What is Does”California Court of Appeals Affirms Decision on Website Accommodations” Mean?

Recently, the California Court of Appeals affirmed that a court had erred in sustaining a demurrer against a complaint alleging a violation of Unruh Civil Rights Act based upon maintaining a retail site that was not accessible to the visually impaired due to a lack of compatibility for screen reading software. The California Supreme Court has ruled that intentional discrimination can be inferred from the discriminatory effect of any facially neutral policy or act.

Background

In Martinez v. Cot’n Wash, Inc., 81 Cal. App. 5th 1026 (Cal. App. App. The Unruh Civil Rights Act was alleged by CW. It was alleged that CW intentionally maintained a website that was not compatible with screen-reading software, making it inaccessible for the visually impaired. Martinez argued on appeal that the trial court erred by concluding that the alleged inaccessibility to CW’s website did not violate the Americans with Disabilities Act. His complaint also failed to allege sufficient facts that CW’s discriminatory intent was established, as the Unruh Civil Rights Act requires if there is no ADA violation.

The trial court granted CW’s demurrer of the complaint leave to amend in June 2021 and entered a judgment for dismissal. The plaintiff appealed.
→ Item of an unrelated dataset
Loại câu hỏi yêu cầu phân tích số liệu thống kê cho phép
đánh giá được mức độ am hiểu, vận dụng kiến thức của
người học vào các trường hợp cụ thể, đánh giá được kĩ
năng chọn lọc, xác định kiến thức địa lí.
The Court of Appeals’ Decision

The Unruh Civil Rights Act’s Presiding Judge Rothschild stated that: “All persons in the jurisdiction of this State… regardless of their… disability… are entitled the full and equal accommodations. advantages, facilities, privileges or services in any business establishments of any kind whatsoever.” There are two alternative theories for a plaintiff who can seek damages under the Unruh Civil Rights Act:

  • Violation of the ADA (Civ. Code, SS 51 (f); or
  • Intentional discrimination is used to deny access to a business establishment.
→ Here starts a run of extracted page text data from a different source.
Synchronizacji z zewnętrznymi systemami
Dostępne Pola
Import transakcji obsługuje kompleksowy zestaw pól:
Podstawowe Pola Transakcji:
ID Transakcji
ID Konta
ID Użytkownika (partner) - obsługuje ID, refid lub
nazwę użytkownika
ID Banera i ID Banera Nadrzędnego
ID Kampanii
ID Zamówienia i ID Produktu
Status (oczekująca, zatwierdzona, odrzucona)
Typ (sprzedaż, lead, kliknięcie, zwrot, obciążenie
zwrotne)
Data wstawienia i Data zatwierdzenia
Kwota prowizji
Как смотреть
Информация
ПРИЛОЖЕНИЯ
The plaintiff appealed, arguing that his complaint contained sufficient facts to support both theories of Unruh Civil Rights Act claims.
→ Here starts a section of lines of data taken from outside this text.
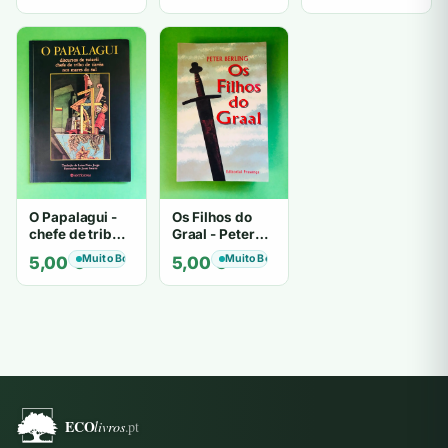
O Papalagui -
Os Filhos do
chefe de tribo
Graal - Peter
de tiavéa
Berling
Muito Bom
Muito Bom
5,00
€
5,00
€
No Intentional Discrimination

  • However, Judge Rothschild found that the complaint didn’t allege facts establishing intentional bias. The judge stated that unless a claim under the Unruh Civil Rights Act is based upon ADA violations, a claimant must prove intentional discrimination. A claimant cannot rely solely on the effects of a face-to-face neutral policy on a specific group to prove discriminatory intent. Consequently, the Unruh Civil Rights Act does not require allegations of “willful, affirmative misconduct” that is not ADA-related. However, disparate evidence may be sufficient to prove intentional discrimination in certain cases, but it cannot establish such intent.
  • Plaintiff argued that the complaint contained sufficient allegations of “willful, affirmative conduct” to constitute intentional discrimination. Accordingly, he could bring an action under the Unruh Civil Rights Act. He argued that the complaint alleges that CW failed to adequately correct accessibility barriers on its website despite being notified by his counsel, demonstrates that CW did not take appropriate actions. The judge explained that CW cannot be shown to have discriminatory intent if it doesn’t show that its website does not allow visually impaired people the same access as those without visual impairments.

No ADA Violation

  • The Court of Appeals ruled that the complaint did not allege facts establishing a violation of ADA. CW’s website was not a ” place of public accommodation.” In order to establish a Title III violation, a plaintiff must demonstrate: (1) a covered disability; 2) that the defendant is a private entity that operates, owns, leases or manages a place of accommodation; (3) that the plaintiff was denied public accommodations because of the disability.
  • Judge Rothschild acknowledged the fact that different courts reached different conclusions regarding whether a website was a public accommodation. Two main points have been made by federal courts. The First is that websites can be considered “public accommodations” within the meanings of the ADA. This view has been adopted by courts in all three circuits. Websites are not “public accommodations” as defined by the ADA. However, a denial to equal access can be used to support an ADA claim if it prevents or impedes a disabled plaintiff from equal enjoyment of the goods or services offered at the defendant’s physical facilities. This view was adopted by the courts of the Third, Sixth and Ninth Circuits.

Summarized from an article by Eanet.